## ABOUT THIS EXERCISE
In the entries that follow, repeat exactly the lines from the one that has "સભ્યોમાં ગ્રોમાના" through the one that has "im Grünen gelegen", but omit pictures.

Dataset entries
------------------------
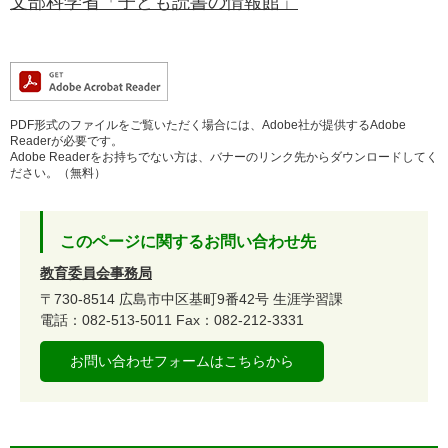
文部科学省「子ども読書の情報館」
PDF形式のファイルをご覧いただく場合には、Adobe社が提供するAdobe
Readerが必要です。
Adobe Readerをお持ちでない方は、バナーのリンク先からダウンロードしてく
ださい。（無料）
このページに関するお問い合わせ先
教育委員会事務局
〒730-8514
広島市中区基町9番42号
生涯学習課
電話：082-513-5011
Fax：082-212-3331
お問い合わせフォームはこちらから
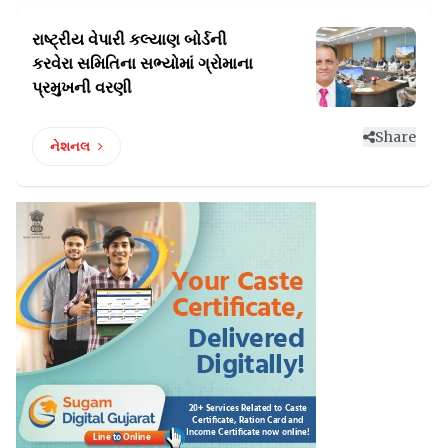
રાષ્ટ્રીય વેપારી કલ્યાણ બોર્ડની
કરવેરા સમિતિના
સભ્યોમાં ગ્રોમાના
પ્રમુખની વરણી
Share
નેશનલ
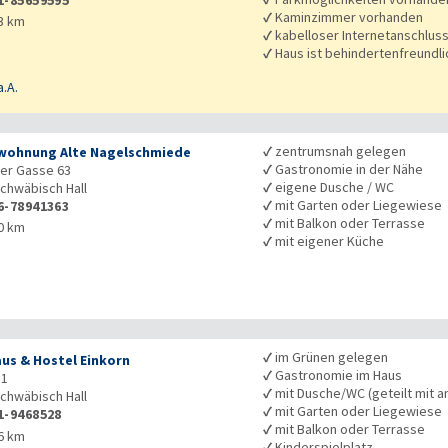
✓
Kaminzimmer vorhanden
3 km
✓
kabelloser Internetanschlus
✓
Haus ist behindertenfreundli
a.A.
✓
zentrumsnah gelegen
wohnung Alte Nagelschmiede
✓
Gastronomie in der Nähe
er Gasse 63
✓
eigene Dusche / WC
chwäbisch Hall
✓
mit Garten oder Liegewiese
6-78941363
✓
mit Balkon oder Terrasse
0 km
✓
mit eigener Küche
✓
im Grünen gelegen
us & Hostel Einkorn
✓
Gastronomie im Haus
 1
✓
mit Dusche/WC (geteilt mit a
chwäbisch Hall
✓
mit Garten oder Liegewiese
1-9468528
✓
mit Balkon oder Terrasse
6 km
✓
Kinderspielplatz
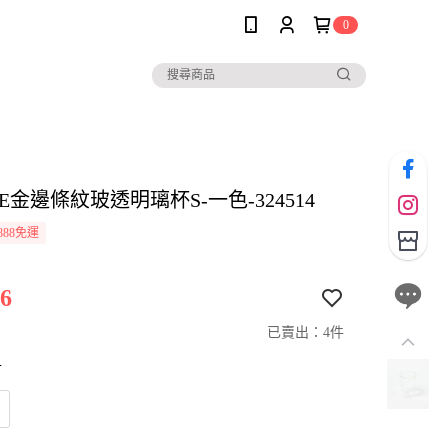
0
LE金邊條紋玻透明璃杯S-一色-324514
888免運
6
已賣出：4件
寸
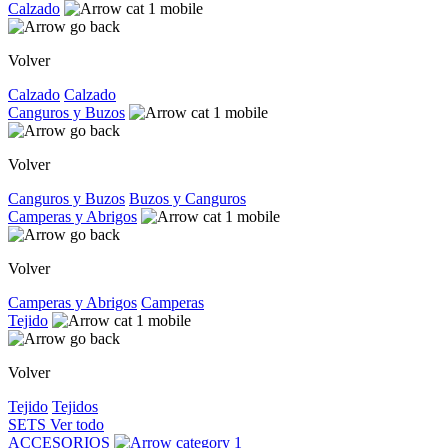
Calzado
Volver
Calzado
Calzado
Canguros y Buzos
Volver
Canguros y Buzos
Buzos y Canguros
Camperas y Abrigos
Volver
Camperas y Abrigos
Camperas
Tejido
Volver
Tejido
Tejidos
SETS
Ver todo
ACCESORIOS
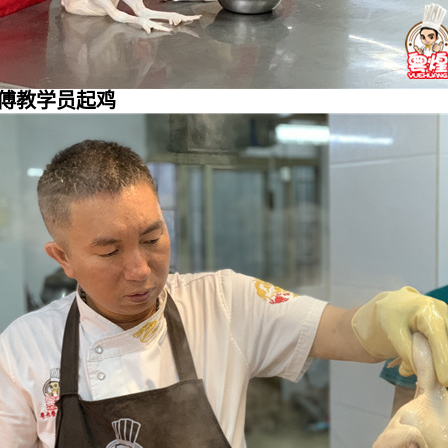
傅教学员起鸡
------------------------
## RESULT FOR THIS TASK
સભ્યોમાં ગ્રોમાના
પ્રમુખની વરણી
Share
નેશનલ
✓
Kaminzimmer vorhanden
3 km
✓
kabelloser Internetanschlus
✓
Haus ist behindertenfreundli
a.A.
✓
zentrumsnah gelegen
wohnung Alte Nagelschmiede
✓
Gastronomie in der Nähe
er Gasse 63
✓
eigene Dusche / WC
chwäbisch Hall
✓
mit Garten oder Liegewiese
6-78941363
✓
mit Balkon oder Terrasse
0 km
✓
mit eigener Küche
✓
im Grünen gelegen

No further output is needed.